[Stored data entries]
========

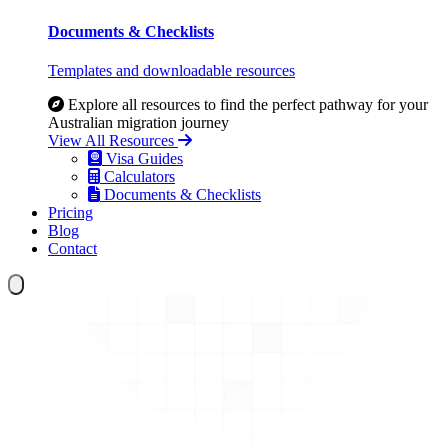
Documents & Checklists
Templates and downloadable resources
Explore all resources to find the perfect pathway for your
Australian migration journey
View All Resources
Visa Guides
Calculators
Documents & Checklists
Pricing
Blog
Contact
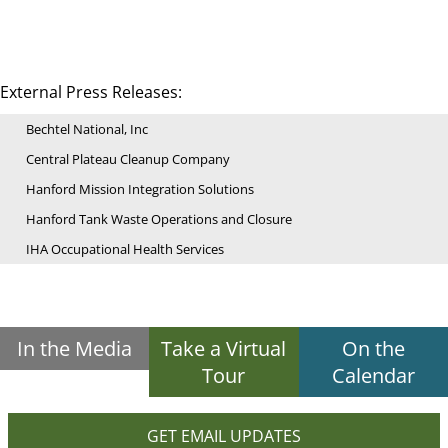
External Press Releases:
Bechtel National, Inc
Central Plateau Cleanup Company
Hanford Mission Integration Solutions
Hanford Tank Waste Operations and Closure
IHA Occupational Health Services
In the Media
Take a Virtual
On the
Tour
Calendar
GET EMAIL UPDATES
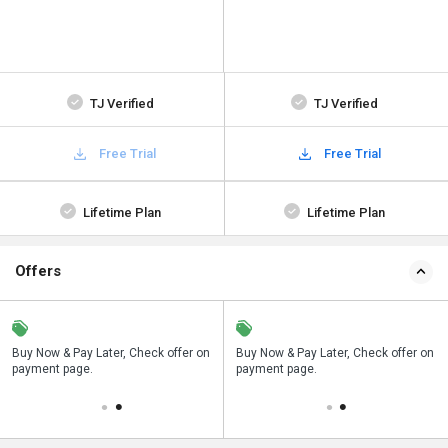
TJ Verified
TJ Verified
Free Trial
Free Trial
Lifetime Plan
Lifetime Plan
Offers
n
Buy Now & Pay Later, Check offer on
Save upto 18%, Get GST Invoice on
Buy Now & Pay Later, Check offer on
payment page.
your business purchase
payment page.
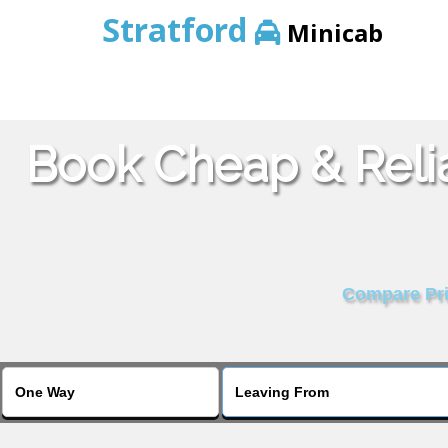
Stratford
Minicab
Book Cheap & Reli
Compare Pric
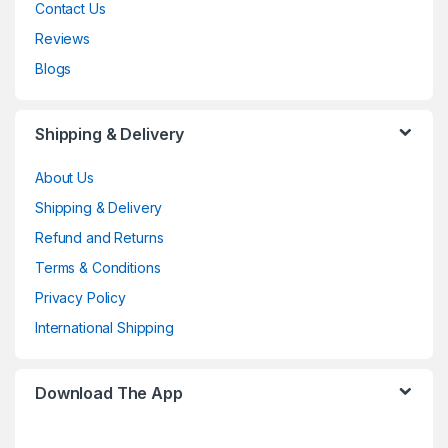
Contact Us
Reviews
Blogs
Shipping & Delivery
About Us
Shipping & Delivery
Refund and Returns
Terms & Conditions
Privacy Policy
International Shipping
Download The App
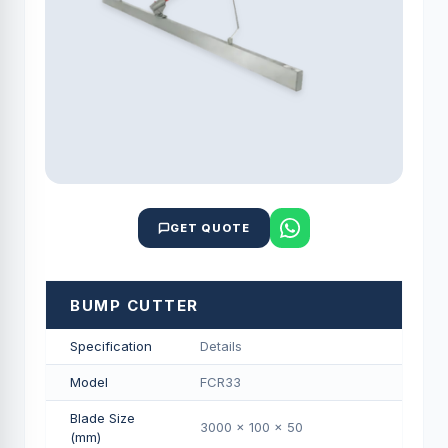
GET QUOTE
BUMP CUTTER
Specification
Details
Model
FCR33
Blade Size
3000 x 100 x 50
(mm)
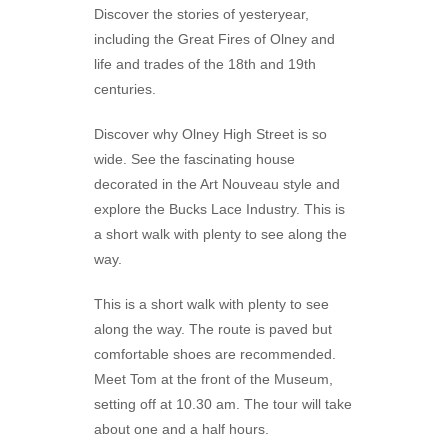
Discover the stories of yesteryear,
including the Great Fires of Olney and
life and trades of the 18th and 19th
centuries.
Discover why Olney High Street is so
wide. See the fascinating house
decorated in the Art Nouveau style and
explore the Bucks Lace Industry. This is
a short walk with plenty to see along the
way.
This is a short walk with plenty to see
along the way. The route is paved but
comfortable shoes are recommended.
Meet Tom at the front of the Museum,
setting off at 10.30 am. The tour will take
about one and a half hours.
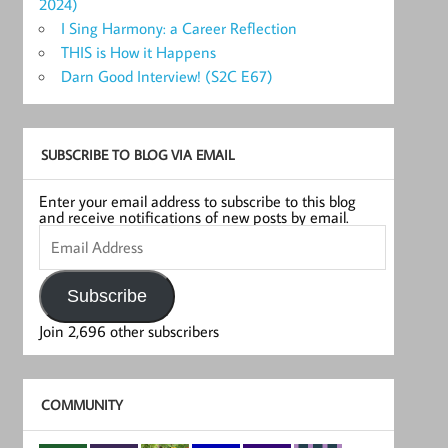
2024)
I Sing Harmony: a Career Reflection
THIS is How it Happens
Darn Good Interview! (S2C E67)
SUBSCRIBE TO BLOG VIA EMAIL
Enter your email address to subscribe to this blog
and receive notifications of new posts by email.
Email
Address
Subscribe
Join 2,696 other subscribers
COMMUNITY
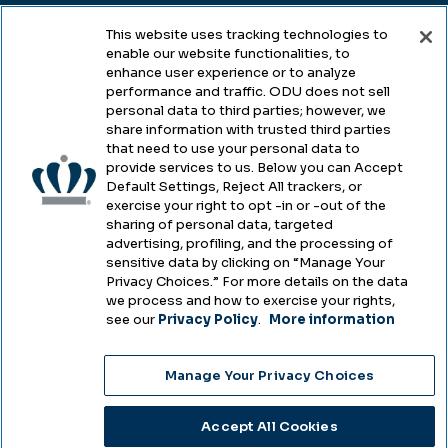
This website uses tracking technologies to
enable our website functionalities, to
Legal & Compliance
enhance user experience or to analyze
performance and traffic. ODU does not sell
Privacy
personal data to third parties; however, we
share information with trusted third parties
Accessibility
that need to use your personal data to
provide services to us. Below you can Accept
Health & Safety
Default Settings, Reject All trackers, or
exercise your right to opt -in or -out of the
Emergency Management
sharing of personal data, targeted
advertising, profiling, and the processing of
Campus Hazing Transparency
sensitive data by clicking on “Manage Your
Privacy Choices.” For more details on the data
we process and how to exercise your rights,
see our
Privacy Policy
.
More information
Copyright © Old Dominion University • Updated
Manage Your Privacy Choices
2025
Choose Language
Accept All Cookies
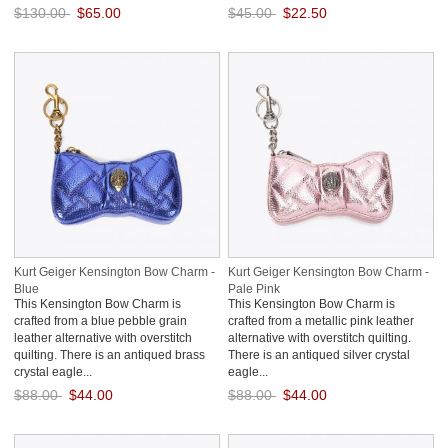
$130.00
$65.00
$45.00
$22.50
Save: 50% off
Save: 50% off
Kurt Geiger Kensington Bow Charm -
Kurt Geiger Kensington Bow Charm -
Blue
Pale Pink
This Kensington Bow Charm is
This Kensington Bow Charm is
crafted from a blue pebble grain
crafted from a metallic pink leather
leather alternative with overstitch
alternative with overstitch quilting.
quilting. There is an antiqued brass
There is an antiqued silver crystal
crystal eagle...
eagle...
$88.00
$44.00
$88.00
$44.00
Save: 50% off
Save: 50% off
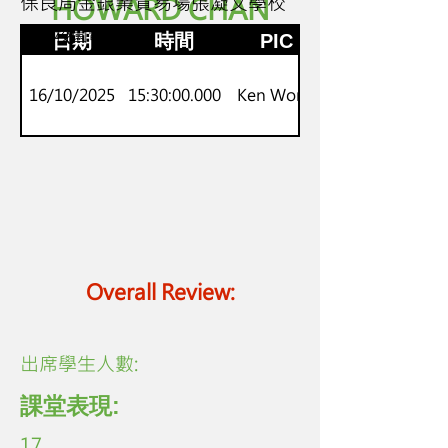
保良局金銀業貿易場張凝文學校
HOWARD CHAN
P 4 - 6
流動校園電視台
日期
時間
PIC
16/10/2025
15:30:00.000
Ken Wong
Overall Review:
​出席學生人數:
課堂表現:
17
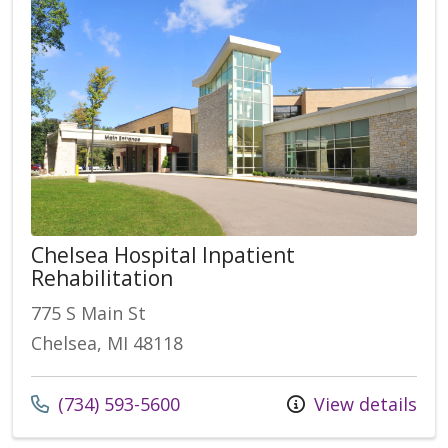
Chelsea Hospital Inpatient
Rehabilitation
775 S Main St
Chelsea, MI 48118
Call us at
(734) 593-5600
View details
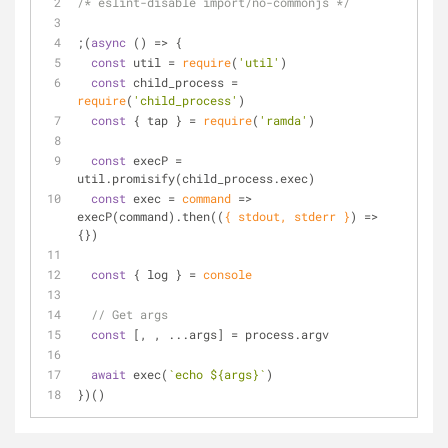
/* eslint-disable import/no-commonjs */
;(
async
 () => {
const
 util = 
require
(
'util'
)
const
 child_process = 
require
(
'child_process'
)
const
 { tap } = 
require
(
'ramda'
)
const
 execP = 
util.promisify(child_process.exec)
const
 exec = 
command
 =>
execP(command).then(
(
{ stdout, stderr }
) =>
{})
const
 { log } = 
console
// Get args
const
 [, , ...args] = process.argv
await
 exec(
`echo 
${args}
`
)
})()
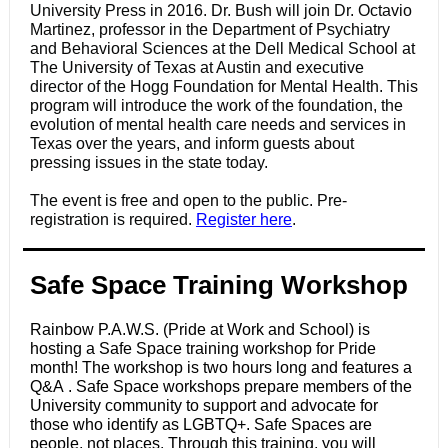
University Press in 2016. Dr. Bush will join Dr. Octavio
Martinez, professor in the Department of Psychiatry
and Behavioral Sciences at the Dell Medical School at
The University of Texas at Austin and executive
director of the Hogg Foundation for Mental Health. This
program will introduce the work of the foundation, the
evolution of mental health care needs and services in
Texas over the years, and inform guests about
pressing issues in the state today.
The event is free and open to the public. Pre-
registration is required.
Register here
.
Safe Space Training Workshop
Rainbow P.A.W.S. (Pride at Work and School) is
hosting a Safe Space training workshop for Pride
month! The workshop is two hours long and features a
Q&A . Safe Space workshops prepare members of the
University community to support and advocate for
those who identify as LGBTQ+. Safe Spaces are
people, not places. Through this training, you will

========

Copy the entries above exactly, but only from the line holding "life and trades of the 18th and 19th" through the line holding "This is a short walk with plenty to see", both included.

Output of the task:
life and trades of the 18th and 19th
centuries.
Discover why Olney High Street is so
wide. See the fascinating house
decorated in the Art Nouveau style and
explore the Bucks Lace Industry. This is
a short walk with plenty to see along the
way.
This is a short walk with plenty to see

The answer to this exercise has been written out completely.